• One student suffered moderate to serious injuries 
  • Police said they do not believe the student had any malicious intent 
  • A teacher also sought treatment 

A 16-year-old student in Michigan accidentally detonated a homemade explosive that he brought to school Monday, injuring himself and four others.

Police officers were dispatched to the Newaygo High School following an explosion inside the classroom Monday morning.

"High School Administration dialed 911 and emergency services arrived on the scene. The school was immediately evacuated, and students were transferred to the bus garage. All Newaygo County Schools went into lockdown according to the county emergency operations plan until information was obtained that there were no further threats to students," Newaygo Police Department tweeted.

The school authorities initially thought it was a firework.

Newaygo Schools Superintendent Peggy Mathis said the explosion was "not an attack or designed to be something malicious, but a serious lack of judgment." "The explosion was not somebody planting an explosive device in order to hurt our students. Those directly involved with the situation determined that was not the intent," Mathis told MLive.

While the 16-year-old was taken to a hospital for moderate to severe injuries, the other students only suffered minor injuries. A teacher also sought treatment at the hospital.

The high school students were sent home Monday, while other classes had a full day as usual.

Michigan State Police spokesperson Michelle Robinson said they do not believe the student had any "malicious intent and that the detonation was an isolated incident."
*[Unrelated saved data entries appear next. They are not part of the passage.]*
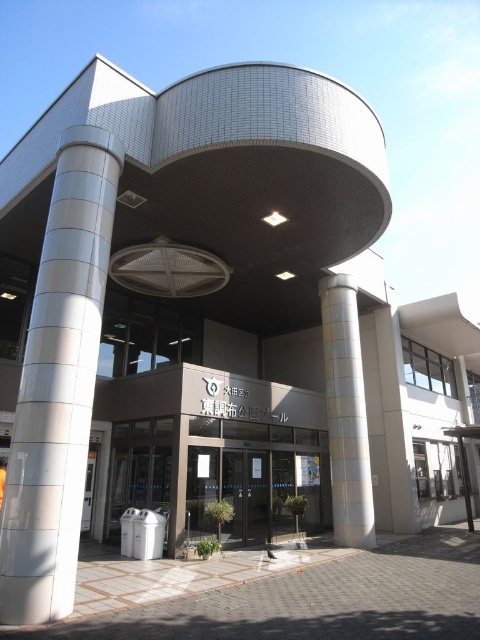 You are standing in front of the modern building and notice two points marked on the facade. The first point is at coordinates point (52, 280) and the second is at point (352, 342). Which of these two points is closer to your current position?

Point (52, 280) is closer to the viewer than point (352, 342).

You are standing in front of the modern building and want to enter through the glass door. To your left, you see the white glossy column at left and the white textured pillar at center. Which object is closer to the entrance?

The white glossy column at left is closer to the entrance because it is positioned on the left side of the white textured pillar at center, which is further away from the entrance.

You are standing 5 meters away from the entrance of the modern building. A maintenance worker needs to reach a specific point marked at coordinates point (x=51, y=372) for repairs. Can they safely reach this point without needing specialized equipment?

The point (x=51, y=372) is 6.61 meters away from the viewer. Since the maintenance worker is standing 5 meters away from the entrance, they would need to move closer to reach the point, but the distance difference is only 1.61 meters. They can likely reach it without specialized equipment unless there are obstacles not mentioned. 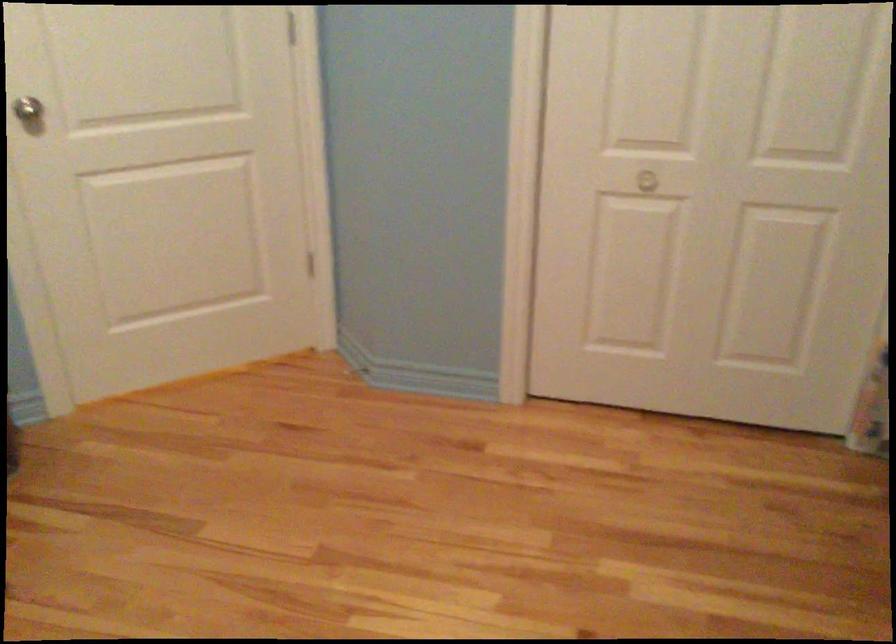 Find the location of `silver door knob`. silver door knob is located at coordinates (29, 111).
"The classroom teacher also went to the hospital, as the explosion involved smoke and there was concern about the chemicals potentially used in the device," Robinson said.

The FBI and the Bureau of Alcohol, Tobacco, and Firearms were assisting the local and state police departments to identify the explosive material. Police were executing a search warrant at a Newaygo County residence as part of the investigation.

In 2019, a teacher presenting a "lighting an accelerant-soaked bill" experiment in Georgia had caused a fire in the lab that burned out of control and seriously injured a student.